INCROCI



Mi chiamo Ernada, oggi sono un’attivista dell’associazione 21 luglio e lavoro per sensibilizzare i genitori dei bimbi rom sull’importanza di mandarli a scuola.
Mi chiamo Ernada, e per un po’ ho creduto che nel mio nome fosse già iscritto il mio destino: “il niente”, in slang spagnolo.
Così mi sono sentita per anni, trascinata da un campo all’altro, per le vie di Milano. Un giorno una donna coi capelli raccolti in una treccia mi ha vista mentre un ragazzo italiano mi strattonava e voleva portarmi via un libricino a disegni. Diceva che lo avevo rubato. Era stato l’unico regalo che avessi mai ricevuto in vita mia, da un passante.
Quella signora è venuta al campo ed ha convinto mia mamma a portarmi a scuola. All’inizio mi accompagnava lei, poi ho imparato la strada e non ho più avuto paura degli sguardi disgustati della gente. Poi sono arrivate le ruspe e siamo finiti in un campo lontano.
Mia mamma è rimasta incinta dell’ennesimo fratellino e mi ha detto che non potevo più andare a scuola perché dovevo prendermi cura di loro. Io forse li avrei percorsi quei dieci kilometri per andare a scuola.
La maestra con la treccia ha denunciato la mia assenza. Sono arrivati gli assistenti sociali e mi hanno portata alla “Casa della Carità” con la mia famiglia.

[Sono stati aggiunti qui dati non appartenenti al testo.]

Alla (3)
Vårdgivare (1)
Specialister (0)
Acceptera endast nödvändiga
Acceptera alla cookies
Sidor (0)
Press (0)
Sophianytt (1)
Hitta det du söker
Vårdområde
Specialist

Sono tornata a scuola, una nuova. I bambini mi prendevano in giro perché scrivevo sul banco. Ma nessuno mi dava un foglio e poi la maestra interrogava.
Prendevo tre in tutte le materie. Non avevo accesso alla mensa, perciò stavo tutto il tempo chiusa in classe, a volte in bagno per divenire più invisibile.
Poi, un giorno, una ragazza coi capelli più lunghi dei miei è entrata in classe mia pensando di insegnarmi l’inglese, la storia, l’italiano. Io ho riso di lei, di me. Mesi dopo ho pianto per avere preso sei meno in inglese. Si sbagliava, mi ha insegnato, che valevo, prima poi la storia, e che ero intelligente: che studiare poteva dare un senso alle cose.
Ho cominciato a giocare coi miei compagni, a chiedere in prestito un quaderno, a sorridere, e infine anche a ridere.
Ho vinto borse di studio ed oggi oltre che attivista sono una maestra di asilo.


Mi chiamo Ernada, e la scuola è stata la mia maestra di vita.